Изменить стиль страницы

ГЛАВА ДВАДЦАТЬ ЧЕТВЕРТАЯ

КАЛЕН

img_3.jpeg

Я просыпаюсь с руками на ее заднице и членом, изнывающим от неистового голода, который я испытываю к женщине в моих объятиях. Девушке моего брата… но она больше не принадлежит ему, не так ли? Да, он по-прежнему хочет ее, но они не вместе.

Я прикусываю губу, пока мои пальцы судорожно сжимают пухлые ягодицы. Это неправильно. Я не должен. Он может возненавидеть меня, если я так поступлю. Он простил меня за поцелуй с ней, но если я переступлю эту черту с ней, заявлю свои права — бессовестно, безапелляционно объявлю ее своей.

Простит ли он меня?

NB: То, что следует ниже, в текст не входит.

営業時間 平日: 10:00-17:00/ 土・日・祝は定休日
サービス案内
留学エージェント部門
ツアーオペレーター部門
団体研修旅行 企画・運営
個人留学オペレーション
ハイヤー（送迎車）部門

И не плевать ли мне?

С ней в моих руках, с ее изгибами, прижатыми к моему твердому телу, с ее вкусом на моих губах, я понял, что, возможно, нет. Что бы ни случилось, я хочу иметь Пейтон Эндрюс только для себя, чтобы она хоть раз была моей. Мы можем умереть здесь, а может и нет.

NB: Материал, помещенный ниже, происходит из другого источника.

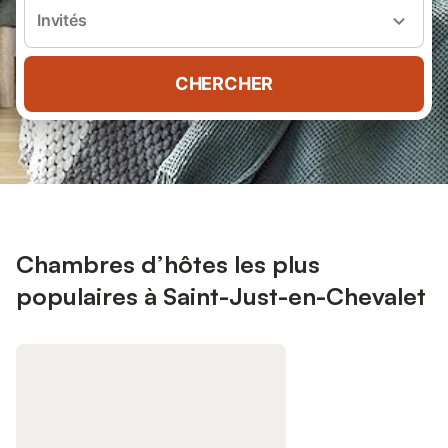
Invités
CHERCHER
Chambres d’hôtes les plus
populaires à Saint-Just-en-Chevalet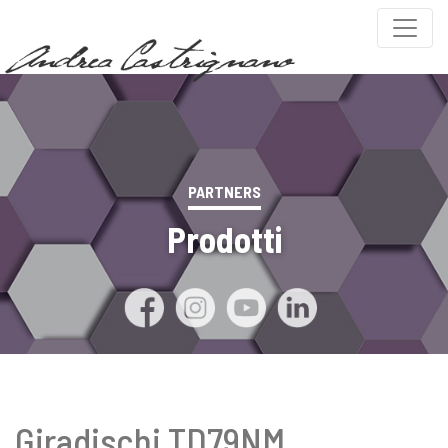
PARTNERS
Prodotti
Giradischi TD79NM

Но я не могу умереть, так и не получив ее.

Она все еще спит, тихонько посапывая в моих руках, и я нахожу это зрелище завораживающим. Я никогда не позволял себе находиться так близко к ней, хотя это все, чего я когда-либо хотел. Переместив руки вверх по ее спине, я глажу ее по позвоночнику, и она ворчит и переворачивается, скатываясь с меня. Я ловлю ее прежде, чем она падает на землю. Ну, спит как сурок. Она закрывает лицо рукой, лежа рядом со мной. Такой она становится только тогда, когда у нее был действительно тяжелый, долгий день.

Она устала. Я должен дать ей поспать.

Но я не дам.

Не могу.

Я хочу ее… нет, нуждаюсь в ней.

Устроившись на боку рядом с ней, я пробегаю взглядом по ее телу — телу, о котором я фантазировал миллион раз. Блять, я даже дрочил на звук ее криков через стену, как больной ублюдок, зная, что так близко к ней я никогда не подойду. И все же я здесь, собираюсь взять Пейтон Эндрюс.

Трахать ее и заставлять кричать для меня. Смотреть, как она извивается подо мной, как я снова и снова вгоняю в нее свой член и делаю все грязные, развратные вещи, которые всегда хотел с ней сделать. Все, что я вижу, это маленькие бикини-стринги, которые она носила, ткань, обтягивающая ее упругую полную попку и груди, такие полные, что они вываливались наружу, ее соски, прижимающиеся к мокрой ткани, когда солнце падало на нас и нашу лодку. Пейтон — влажная мечта любого мужчины. Она — сахар, пряности и все такое… пока она не становится другой. Пока она не становится гребаной чертовкой, нарушительницей спокойствия в красивой крепкой упаковке. Она вся в изгибах и мускулах, с грязным поганым ртом и хорошим умом. Я до сих пор ощущаю, как ее груди заполняют мои руки, и слышу ее стоны в своих ушах.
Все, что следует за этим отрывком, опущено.